Decline in soil fertility is a major constraint to maize production. This study aimed to assess the agronomic performance of improved maize varieties under different nitrogen rates to identify low nitrogen tolerant varieties. Five multiple stress-tolerant maize hybrids, developed by maize improvement program of the International Institute of Tropical Agriculture (IITA), and an open-pollinated variety used as check were evaluated under three levels nitrogen at two locations during 2019 growing season. The experiment was laid out in a split-plot experiment with three replications at each location. Nitrogen rates and varieties were the main and secondary factors, respectively. Data collected on grain yield and its related traits and were subjected to analysis of variance at 5% level of significance. The average grain yield of the six varieties under different nitrogen levels ranged from 2.2 t/ha at 0 kgN/ha in Angaradébou to 5.3 t/ha at 76 kgN/ha in Komkoma.

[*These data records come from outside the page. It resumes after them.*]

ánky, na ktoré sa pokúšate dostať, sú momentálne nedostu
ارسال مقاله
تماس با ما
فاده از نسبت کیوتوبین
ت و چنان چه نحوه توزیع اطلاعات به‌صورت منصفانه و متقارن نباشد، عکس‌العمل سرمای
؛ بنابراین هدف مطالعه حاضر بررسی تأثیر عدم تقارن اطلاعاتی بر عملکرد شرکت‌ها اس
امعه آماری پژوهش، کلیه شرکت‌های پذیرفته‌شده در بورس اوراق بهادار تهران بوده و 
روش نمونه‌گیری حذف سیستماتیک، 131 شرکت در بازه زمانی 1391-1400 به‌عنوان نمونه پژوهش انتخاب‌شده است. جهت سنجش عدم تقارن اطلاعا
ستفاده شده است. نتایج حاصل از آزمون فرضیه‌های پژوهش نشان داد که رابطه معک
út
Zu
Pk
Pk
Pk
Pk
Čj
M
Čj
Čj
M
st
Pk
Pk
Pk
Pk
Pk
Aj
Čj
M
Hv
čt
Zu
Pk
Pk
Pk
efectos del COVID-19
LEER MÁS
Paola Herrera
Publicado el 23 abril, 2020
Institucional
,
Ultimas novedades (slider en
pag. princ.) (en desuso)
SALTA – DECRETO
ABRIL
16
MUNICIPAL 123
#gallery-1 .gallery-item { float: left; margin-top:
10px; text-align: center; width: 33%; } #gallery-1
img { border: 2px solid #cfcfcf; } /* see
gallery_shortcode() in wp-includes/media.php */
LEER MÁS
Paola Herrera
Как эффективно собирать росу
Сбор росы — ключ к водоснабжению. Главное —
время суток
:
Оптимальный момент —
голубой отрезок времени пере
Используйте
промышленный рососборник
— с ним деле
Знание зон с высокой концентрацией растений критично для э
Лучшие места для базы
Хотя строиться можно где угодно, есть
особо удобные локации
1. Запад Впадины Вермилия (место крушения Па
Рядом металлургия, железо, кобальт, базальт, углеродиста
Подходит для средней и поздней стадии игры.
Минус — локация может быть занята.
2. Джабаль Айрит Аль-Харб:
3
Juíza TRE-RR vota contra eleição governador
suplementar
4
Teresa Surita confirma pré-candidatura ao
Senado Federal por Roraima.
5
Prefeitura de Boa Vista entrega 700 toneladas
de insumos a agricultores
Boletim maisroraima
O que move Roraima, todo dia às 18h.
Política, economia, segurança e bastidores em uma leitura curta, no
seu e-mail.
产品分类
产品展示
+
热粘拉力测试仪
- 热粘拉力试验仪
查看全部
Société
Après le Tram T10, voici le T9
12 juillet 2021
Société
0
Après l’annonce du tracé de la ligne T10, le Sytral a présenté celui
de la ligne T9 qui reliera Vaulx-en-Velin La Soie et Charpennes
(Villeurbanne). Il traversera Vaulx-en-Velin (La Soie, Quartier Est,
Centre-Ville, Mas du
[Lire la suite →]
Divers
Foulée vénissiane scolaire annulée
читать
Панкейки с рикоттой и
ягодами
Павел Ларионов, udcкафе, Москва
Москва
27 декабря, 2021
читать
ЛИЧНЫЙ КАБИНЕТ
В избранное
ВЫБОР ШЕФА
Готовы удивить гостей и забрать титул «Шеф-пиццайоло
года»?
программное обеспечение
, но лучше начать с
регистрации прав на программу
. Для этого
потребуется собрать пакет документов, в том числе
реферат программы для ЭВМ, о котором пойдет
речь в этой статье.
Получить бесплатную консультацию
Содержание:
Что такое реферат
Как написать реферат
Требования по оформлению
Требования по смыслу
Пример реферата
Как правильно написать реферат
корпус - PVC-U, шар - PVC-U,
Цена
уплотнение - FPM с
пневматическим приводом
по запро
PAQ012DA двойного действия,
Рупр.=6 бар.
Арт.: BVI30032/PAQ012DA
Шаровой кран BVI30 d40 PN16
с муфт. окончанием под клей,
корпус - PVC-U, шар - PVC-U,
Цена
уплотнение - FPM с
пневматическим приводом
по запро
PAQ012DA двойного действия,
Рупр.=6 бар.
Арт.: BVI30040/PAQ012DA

Hybrid TZEEQI 342 × TZEEQI 7 showed high grain yield (4.0 t/ha) across the two agro-ecologies while varieties TZEE-W Pop STR QPM Co × TZEEQI 7 (3.7 t/ha) and TZdEEI 91 × TZEEI 21 (3.6 t/ha) had comparable grain yield. These hybrids were also less susceptible to nitrogen stress. They are the promising genotypes for Angaradébou localities while farmers around Komkoma should continue to cultivate TZEE-W Pop DT STR QPM.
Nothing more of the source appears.